Lakin yolda giderken, üzücü bir şey oldu.
Şöyle ki, üzerine, bir damın oluğundan,
Kanlı su döküldü ve üzüldü gayet bundan.
Sonra, başkasına da zarar verir diyerek,
Kaldırttı o oluğu, derhal emir vererek.
Lakin o ev, hazret-i Abbas’ın idi bizzat.
Kendi de, dam üstünde bulunurdu o saat.
Yıkayıp, yaralanmış bir kedi yavrusunu,
Dökmüştü o oluğa, onun kanlı suyunu.
Halife, üzerini değiştirerek yine,
Geldi Resulullahın amcasının evine.
O yağmur oluğunu, kaldırtmış olduğundan,
Sebebini söyleyip, özür diledi ondan.
Lakin hazret-i Abbas, arz etti ki: (Ya Ömer!
Onu, bizzat oraya, koymuş idi Peygamber.)
O böyle söyleyince, Halife üzüldü pek,
Başladı ağlamaya, (Ben ne yaptım!) diyerek.
Bu pişmanlık içinde, rica etti: (Ya Abbas!
Öyle ise gel şimdi, sen benim sırtıma bas.
O yağmur oluğunu, eskisi gibi yine,
Elin ile yerleştir, tekrar eski yerine.)
O dahi (Peki!) deyip, hiç vakit geçirmeden,
O oluğu, yerine yerleştirdiler hemen.
Biri dahi Resulden, nasihat isteyince,
Ona buyurdular ki: (Sinirlenme hemence.
En iyiniz, geç kızıp ve çabuk barışandır.
En kötünüz, tez kızıp, çabuk barışmayandır.
Bir kimse, Allah için yenerse gazabını,
Kaldırır Allah dahi, o kuldan azabını.)
Eğer bir Müslümanda, var ise şu üç haslet,
Hak teâlâ o kula, acır, eder merhamet.
Biri, nimete şükür, biri de, affetmektir.

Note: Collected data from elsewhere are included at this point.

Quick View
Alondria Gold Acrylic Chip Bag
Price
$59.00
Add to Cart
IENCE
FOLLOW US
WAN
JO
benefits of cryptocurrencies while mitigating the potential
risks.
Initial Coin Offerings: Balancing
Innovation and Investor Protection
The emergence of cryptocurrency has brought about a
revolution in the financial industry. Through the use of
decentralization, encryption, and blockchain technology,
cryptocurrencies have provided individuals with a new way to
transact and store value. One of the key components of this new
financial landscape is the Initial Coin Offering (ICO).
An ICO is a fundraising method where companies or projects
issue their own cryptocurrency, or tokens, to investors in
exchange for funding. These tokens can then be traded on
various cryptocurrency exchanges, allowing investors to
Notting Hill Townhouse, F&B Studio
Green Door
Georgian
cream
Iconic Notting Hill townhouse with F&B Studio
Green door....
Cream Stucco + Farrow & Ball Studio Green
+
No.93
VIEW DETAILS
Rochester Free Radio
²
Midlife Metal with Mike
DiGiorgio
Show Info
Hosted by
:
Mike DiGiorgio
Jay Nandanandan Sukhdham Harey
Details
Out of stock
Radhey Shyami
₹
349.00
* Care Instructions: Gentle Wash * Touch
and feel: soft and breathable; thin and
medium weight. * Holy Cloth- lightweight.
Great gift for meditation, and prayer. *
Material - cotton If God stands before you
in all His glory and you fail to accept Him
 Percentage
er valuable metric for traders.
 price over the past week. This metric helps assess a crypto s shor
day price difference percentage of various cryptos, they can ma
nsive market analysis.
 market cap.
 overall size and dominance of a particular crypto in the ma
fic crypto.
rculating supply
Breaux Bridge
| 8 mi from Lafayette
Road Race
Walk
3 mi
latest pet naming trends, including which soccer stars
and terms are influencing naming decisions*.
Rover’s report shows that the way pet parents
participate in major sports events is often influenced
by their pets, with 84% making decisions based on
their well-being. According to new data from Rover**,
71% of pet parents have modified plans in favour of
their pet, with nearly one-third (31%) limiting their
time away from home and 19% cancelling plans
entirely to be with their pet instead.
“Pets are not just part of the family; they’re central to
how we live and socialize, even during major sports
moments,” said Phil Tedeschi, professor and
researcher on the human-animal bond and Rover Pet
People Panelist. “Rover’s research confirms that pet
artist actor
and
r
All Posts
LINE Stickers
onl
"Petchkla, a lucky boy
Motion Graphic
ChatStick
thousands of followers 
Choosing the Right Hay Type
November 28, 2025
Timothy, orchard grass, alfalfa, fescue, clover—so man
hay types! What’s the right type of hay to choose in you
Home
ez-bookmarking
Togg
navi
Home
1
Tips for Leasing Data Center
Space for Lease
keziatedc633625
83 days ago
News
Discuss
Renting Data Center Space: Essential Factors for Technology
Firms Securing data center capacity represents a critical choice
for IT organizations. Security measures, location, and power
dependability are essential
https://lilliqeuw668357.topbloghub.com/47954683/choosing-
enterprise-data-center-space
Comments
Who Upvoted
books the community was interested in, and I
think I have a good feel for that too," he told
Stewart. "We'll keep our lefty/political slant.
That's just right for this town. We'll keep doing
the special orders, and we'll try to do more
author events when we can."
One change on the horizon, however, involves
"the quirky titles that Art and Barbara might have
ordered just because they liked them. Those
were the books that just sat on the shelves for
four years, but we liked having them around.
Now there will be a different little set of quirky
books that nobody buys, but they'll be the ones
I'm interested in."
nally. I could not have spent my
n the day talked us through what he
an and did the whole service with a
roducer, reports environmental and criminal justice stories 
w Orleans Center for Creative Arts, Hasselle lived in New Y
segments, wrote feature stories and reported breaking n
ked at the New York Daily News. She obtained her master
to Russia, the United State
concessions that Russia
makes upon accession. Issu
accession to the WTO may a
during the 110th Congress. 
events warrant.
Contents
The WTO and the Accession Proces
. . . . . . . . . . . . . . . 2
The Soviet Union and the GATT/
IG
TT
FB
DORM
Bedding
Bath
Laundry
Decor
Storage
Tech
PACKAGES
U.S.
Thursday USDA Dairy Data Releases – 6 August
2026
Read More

Üçüncüsü, kızınca, öfkesini yenmektir.
Bir kimse kızdığında, davranırsa yumuşak,
Kalbini, iman ile doldurur cenâb-ı Hak.
Bir kul da, kızdığında, gizlerse gadabını,
Allah da gizler onun, mahşerde günahını.
Bir gün hazret-i Ömer, Resulün huzuruna,
Varıp, rica etti ki: (Bir amel söyle bana.
Öyle ki, kolay olsun işlemek o ameli.
Hem de bana mahşerde, olsun çok faideli.)
Buyurdu: (Örtücü ol aybını insanların.
Şeref ve namusunu, koru Müslümanların.